The conclusions from both of these studies imply that ribose substantially improves the identification of viable ischemic myocardium using 201TI imaging after exercise, suggesting improved post-ischemic myocardial function with ribose administration.

Another research study reported that ribose infusion in conjunction with dobutamine stress echocardiography increases the contractile response in hibernating regions of the heart.31 In a placebo-controlled double-blind study twenty-five patients with ischemic cardiomyopathy were infused with either D-ribose or dextrose placebo for the 4 hours prior to dobutamine stress echocardiography.

On day two the patients were crossed over to the alternate treatment.

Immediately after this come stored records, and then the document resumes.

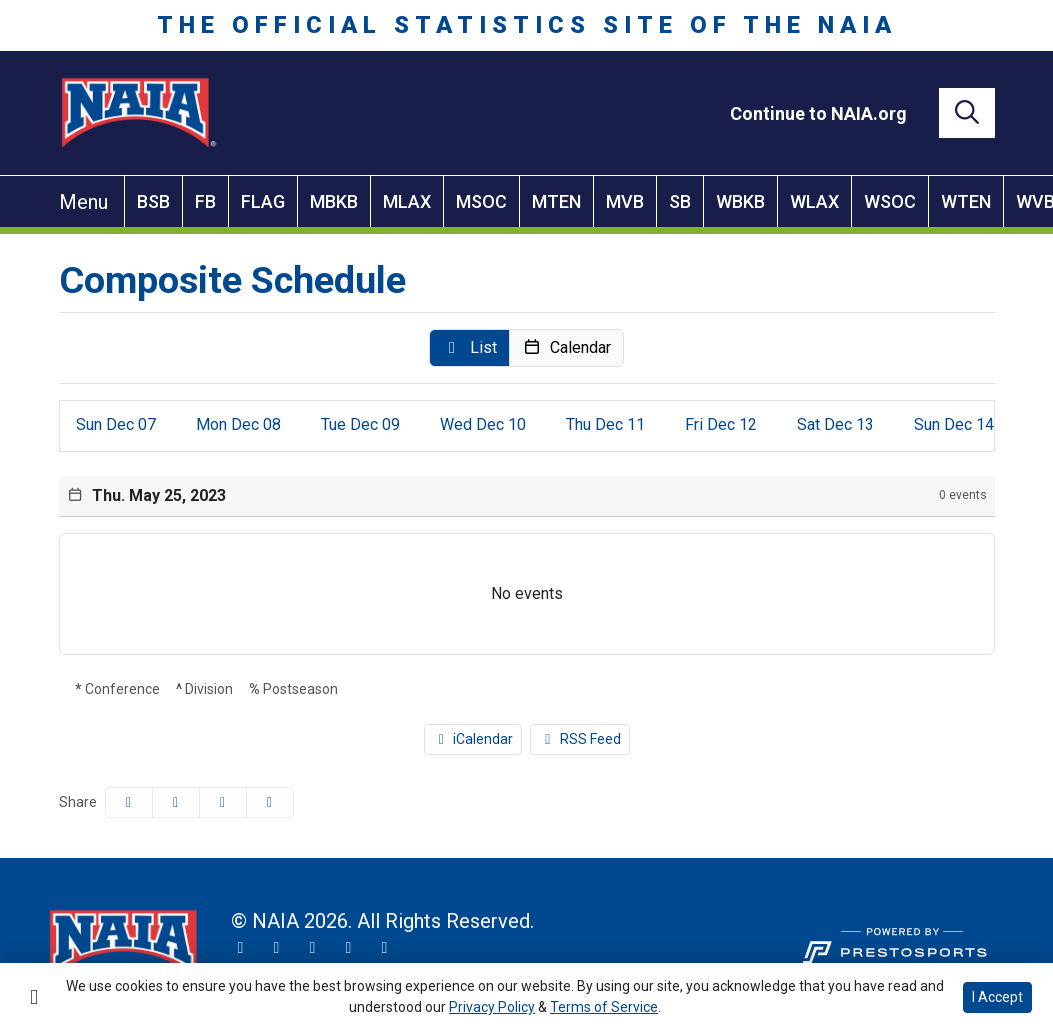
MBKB (334, 201)
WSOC (890, 201)
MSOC (481, 201)
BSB (153, 201)
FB (205, 201)
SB (680, 201)
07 (116, 424)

During dobutamine stress echocardiography more dysfunctional wall segments responded with improved wall motion when D-ribose was infused prior to the procedure as compared to placebo (p = 0.02).

In patients who then underwent coronary artery bypass surgery the predictive sensitivity for functional recovery of the segments identified during the D-ribose infusion was greater than those identified during placebo infusion.

A recent review provides the background and rationale for the use of ribose in metabolic support of the heart.32 Evidence such as that discussed above is presented in support of the main hypothesis that ribose is the rate-limiting component in the pathways necessary for the heart to restore depleted adenine nucleotide levels.